What This Concept Is

An OCI image is not a disk image. It is a content-addressed bundle of three things:

  • an image manifest: JSON listing the layers and config, each referenced by SHA-256 digest
  • a config blob: JSON holding the entrypoint, environment, working directory, labels, and the ordered list of diff IDs for the layers
  • one or more layer blobs: gzipped tarballs, each a filesystem diff relative to the previous layer

Everything is named by the cryptographic digest of its bytes. This means identical layers are shared between images on a host and verified end to end.

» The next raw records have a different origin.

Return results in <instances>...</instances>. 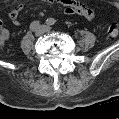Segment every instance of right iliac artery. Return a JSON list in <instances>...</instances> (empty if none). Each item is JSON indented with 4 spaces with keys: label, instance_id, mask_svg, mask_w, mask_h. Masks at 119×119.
Instances as JSON below:
<instances>
[{
    "label": "right iliac artery",
    "instance_id": "obj_1",
    "mask_svg": "<svg viewBox=\"0 0 119 119\" xmlns=\"http://www.w3.org/2000/svg\"><path fill=\"white\" fill-rule=\"evenodd\" d=\"M40 25V22L39 21H33L31 24H30V30L32 31H35Z\"/></svg>",
    "mask_w": 119,
    "mask_h": 119
}]
</instances>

The OCI Runtime Specification is the separate contract a container runtime has to fulfill once an image has been unpacked: given a root filesystem and a config.json, launch a process inside a set of namespaces and cgroups. runc is the reference implementation.

Why It Matters Here

Kubernetes does not pull an image itself; it tells a runtime (via the Container Runtime Interface) to pull it, unpack the layers into a stacked filesystem, and start a process according to the runtime spec. Misbehavior in this pipeline shows up as:

  • ImagePullBackOff -- manifest unreachable or credentials wrong
  • ErrImagePull -- digest mismatch or layer corruption
  • CreateContainerConfigError -- runtime cannot assemble a valid config.json
  • exceptionally slow pod startup -- large layers or no layer cache on the node

If you think an image is "just a tarball of a filesystem," you will not debug these correctly.

Concrete Example

A minimal image manifest (trimmed):

{
  "schemaVersion": 2,
  "mediaType": "application/vnd.oci.image.manifest.v1+json",
  "config": {
    "mediaType": "application/vnd.oci.image.config.v1+json",
    "digest": "sha256:6e9f07f...",
    "size": 1471
  },
  "layers": [
    { "mediaType": "application/vnd.oci.image.layer.v1.tar+gzip",
      "digest": "sha256:2db29710...", "size": 2811478 },
    { "mediaType": "application/vnd.oci.image.layer.v1.tar+gzip",
      "digest": "sha256:8d3ac3489...", "size": 2126715 }
  ]
}

The runtime unpacks these layers in order onto an overlay filesystem (typically overlayfs). Each layer is a read-only lower directory; the container writes into a new upper directory. The union appears to the container as one filesystem, but only the upper is mutable. That is why changes to / in a running container do not modify the image -- and why "committing a container to an image" is just snapshotting the upper layer.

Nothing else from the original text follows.